Monte Carlo Simulations (MC)
Introduction to Monte Carlo
Methods which make use of random numbers are often called Monte Carlo Methods named after the Casino Monte Carlo in Monaco which has long been famous for games of chance. MC methods vary, bute tend to follow a particular pattern:
- Define a domain of possible inputs
- Generate inputs randomly from a probability distribution
- Perform a deterministic computation on the inputs.
- Aggregate the results.
Math Foundation of MC Methods
1. Law of Large Numbers (LLN)
Assume \(\xi_1, \xi_2, ..., \xi_n\) is a random i.i.d. variable series, with math expectation \(E(xi_i) = \mu\). Then for arbitrary \(\epsilon > 0\), there is: \begin{equation} \lim_{n \to \infty} p \lbrace |\frac{1}{n}\sum_{i=1}^{n} \xi_i-\mu| < \epsilon \rbrace = 1. \end{equation} This means when \(n\) goes large, the average of samples convert to math expectation.

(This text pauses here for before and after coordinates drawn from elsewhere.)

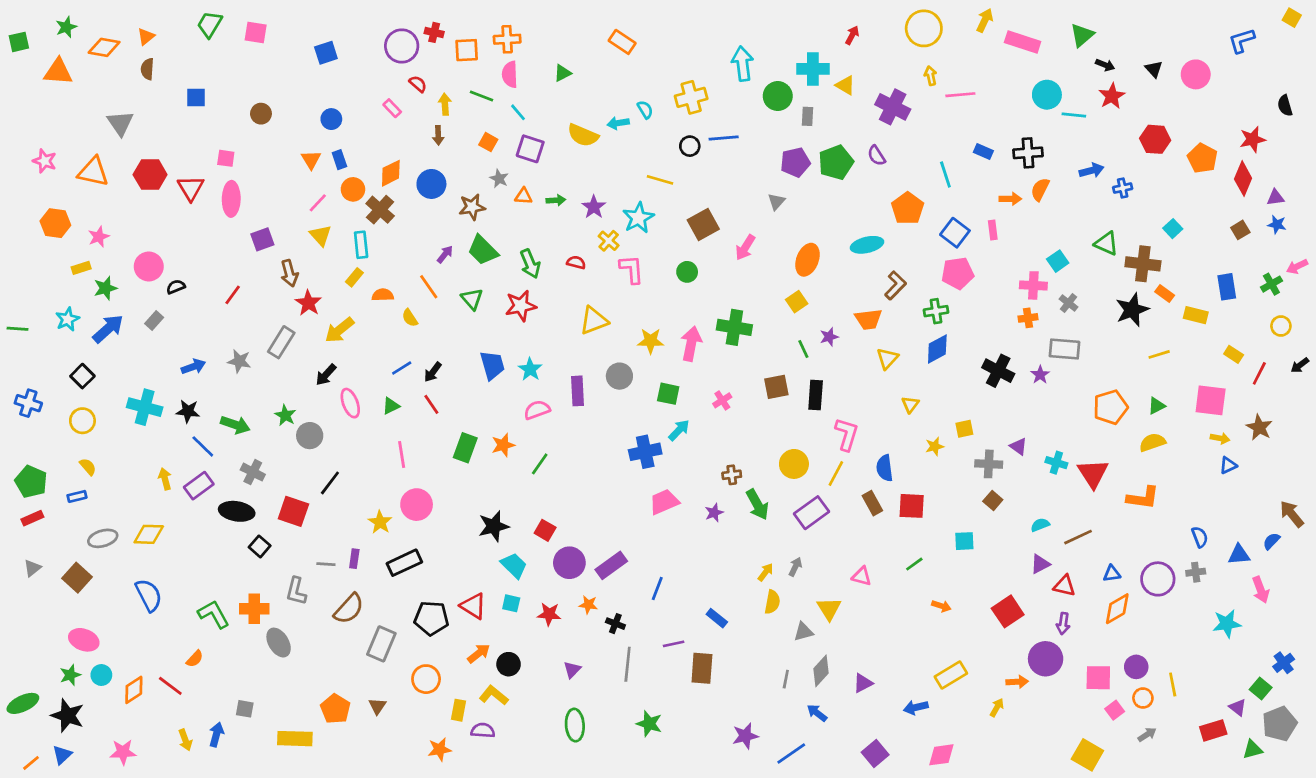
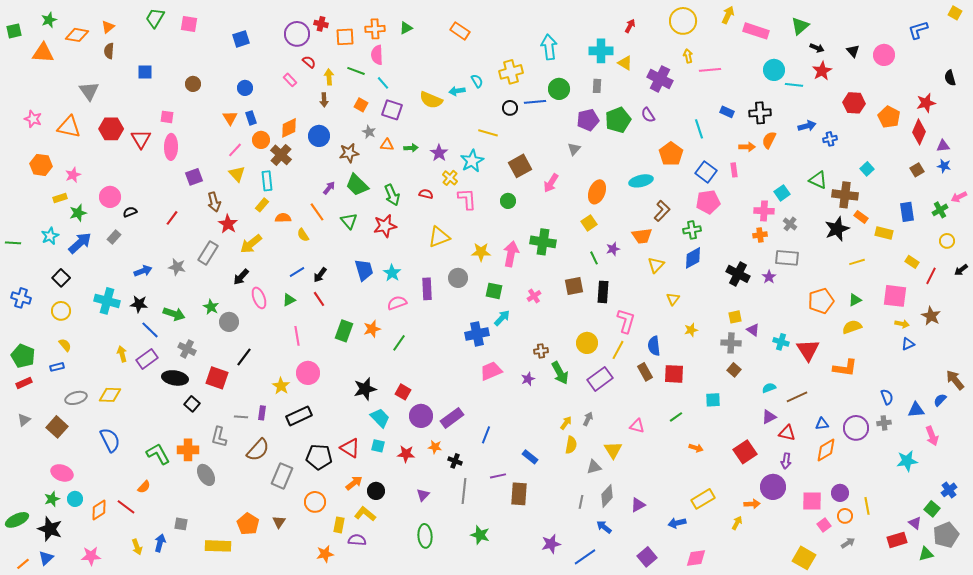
green triangle: (563, 73) -> (406, 28), moved
green circle: (778, 96) -> (559, 89), moved
yellow square: (964, 429) -> (735, 317), moved

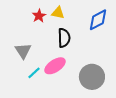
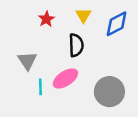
yellow triangle: (58, 13) -> (83, 15), moved, turned 48
cyan line: (34, 73) -> (40, 87), turned -48

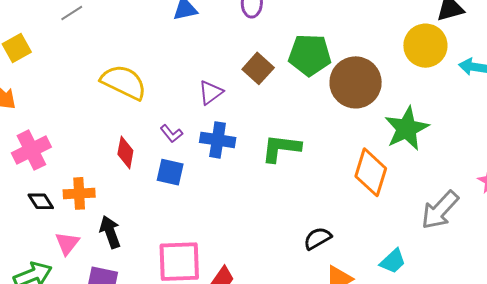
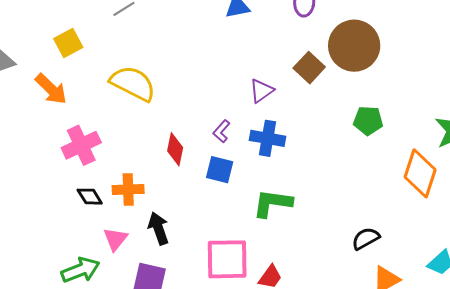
green pentagon: (310, 55) -> (368, 121), moved, size x0.7
yellow semicircle: (124, 82) -> (133, 83), moved
brown circle: (356, 82) -> (354, 46), moved
purple L-shape: (171, 134) -> (221, 131), turned 80
green L-shape: (281, 148) -> (272, 203), moved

2. Central Limit Theorem (CLT)
In addition to above, if the square difference \(D(\xi_i) = \sigma^2\), then for arbitrary real number \(\lambda\): \begin{equation} \lim_{n \to \infty} p \lbrace \frac{\frac{1}{n}\sum_{i=1}^n \xi_i-\mu}{\sigma / \sqrt{n}} < \lambda \rbrace = \frac{1}{\sqrt{2\pi}}\int_{-\infty}^\lambda e^{-(x^2 /2)} dx, \end{equation} which means when \(n\) goes large, the mean value of i.i.d. random variables approximately follows a normal distribution with average \(\mu\) and square difference \(\sigma^2 /n\).
MC Ebaluation of Statistical Mechanics Integrals
Ensemble average of quantity \(A(r,p)\) can be calculated for a given distribution function. For \(NVT\) ensemble we have distribution function \(\rho (r,p)\), \begin{equation} \rho (\vec r^N, \vec p^N)=\frac{1}{Z}\text{exp}(-\frac{E(\vec r^N, \vec p^N)}{k_B T}) \end{equation} \begin{equation} \langle A(\vec r^N,\vec p^N)\rangle = \int A(\vec r^N, \vec p^N) \rho (\vec r^N,\vec p^N)d\vec r^N d\vec p^N. \end{equation} Energy can always be expressed as a sum of kinetic and potential contributions. The contribution of the kinetic part is trivial and we can consider intrgral in only configuration \(3N\) dimensional space, where \(Z\) is configurational integral. \begin{equation} \langle A(\vec r^N)\rangle = \frac{1}{Z} \int A(\vec r^N)\text{exp}\left -\frac{U(\vec r^N)}{k_B T} \right d\vec r^N \end{equation} \begin{equation} Z=\int e^{-\frac{U(\vec r^N)}{k_B T}} d\vec r^N \end{equation}
Statistical-mechanics integrals typically have significant contributions only from very small fractions of the 3N space. So random sampling of the configurational space is highly inefficient.